Cost Estimator: Career and Salary Facts

Explore the career requirements to become a cost estimator. Get the facts about job duties, education requirements, licensure and certification, and salary to determine if this is the right career for you. Schools offering Finance degrees can also be found in these popular choices.

What Does a Cost Estimator Do?

Cost estimators work in the construction or manufacturing industries, forecasting the costs of projects in order to stay competitive and profitable. They estimate many different aspects of the projects they are working on including time, money and materials. They also must consider any labor required for the projects as well. Cost estimators use blueprints and work with engineers, architects and contractors to create an accurate estimate. Estimators must also develop documents to of estimates and bids, keep record of the estimates and find ways to decrease costs.

The table below outlines the general requirements for a career as a cost estimator.

Degree Required Bachelor's degree
Education Field of Study Construction science or engineering
Training Required On-the-job training in most companies
Key Skills Analytical skills, detail oriented, technical skills, time-management skills, writing skills
Certification Required Required by some employers
Job Growth (2014-2024) 9%*
Mean Annual Salary (2015) $64,810*

Source: *U.S. Bureau of Labor Statistics.

What Is a Cost Estimator?

A cost estimator assesses the price, magnitude and duration of proposed projects. These projects primarily fall within the construction and manufacturing industries. According to the U.S. Bureau of Labor Statistics (BLS), the majority of cost estimators work in the construction industry and the manufacturing industry ( Other industries that employ cost estimators include real estate and natural resource extraction.

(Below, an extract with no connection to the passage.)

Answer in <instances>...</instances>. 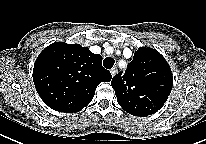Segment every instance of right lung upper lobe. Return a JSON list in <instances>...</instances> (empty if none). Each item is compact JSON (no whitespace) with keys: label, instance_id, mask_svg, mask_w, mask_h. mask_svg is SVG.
<instances>
[{"label":"right lung upper lobe","instance_id":"cb5924a9","mask_svg":"<svg viewBox=\"0 0 206 144\" xmlns=\"http://www.w3.org/2000/svg\"><path fill=\"white\" fill-rule=\"evenodd\" d=\"M112 75L102 67V56L80 44L55 42L35 61V88L50 108L78 112L93 99L97 86Z\"/></svg>","mask_w":206,"mask_h":144}]
</instances>
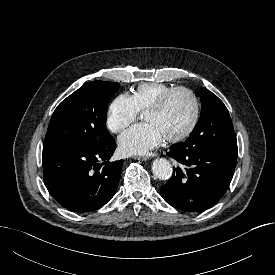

Regardless of the industry, as a cost estimator you evaluate variables, such as equipment, material and labor requirements, location, taxes and insurance, to create a price forecasts. After analyzing data from different quantity surveys and evaluations, you prepare management reports, such as cost summaries and time-phase charts, based on your findings.

What Are the Education Requirements?

The BLS reports that, while specific education requirements vary among industries, many employers in the construction industry prefer cost estimator job applicants with a bachelor's degree in construction management, construction science, construction technology engineering or a related discipline. Bachelor's degrees in engineering, physical science, finance or other correlated fields are preferred by employers in the manufacturing industry. However, depending on the employer, applicants with associate's degrees or those with extensive work experience may also be viable candidates for employment.

An associate's degree program in a construction discipline may provide basic training in surveying and construction applications. Bachelor's degree coursework may cover topics such as advanced estimating and construction management. They may also cover topics such as construction contracts, specifications, building codes and safety.

If you choose to earn a degree in engineering, you may be required to select an area of specialization, such as mechanical or industrial engineering. In an associate's degree engineering program, you may receive foundational training in engineering computations and graphics. Your baccalaureate curriculum may include coursework on thermodynamics and systems modeling.

Do I Need Licensure or Certification?

While you are not required to obtain licensure or certification to comply with state or federal regulations, some employers may require professional certification as a cost estimator. Various trade organizations, such as the Society of Cost Estimating and Analysis, American Society of Professional Estimators and Association for the Advancement of Cost Engineering International, offer certification. Depending on the administering organization, prerequisites for certification may include 2-8 years of work experience as a cost estimator. Certification is usually awarded upon passing an examination.

What Salary Could I Earn?

The BLS projects that employment opportunities for cost estimators will increase 9% from 2014 through 2024. According to the BLS, as of May 2015 the annual mean salary for cost estimators was $64,810.

What Are Some Related Alternative Careers?

There are several career options that are similar to a cost estimator and that also require a bachelor's degree. A budget analyst works with organizations to better understand their finances. They help create budgets and manage spending. Construction managers are also similar to cost estimators in that they help with the budget aspect of construction projects. They also plan out and supervise the projects. Financial managers take care of the finances in organizations by creating reports and help the organization meet their long-term goals.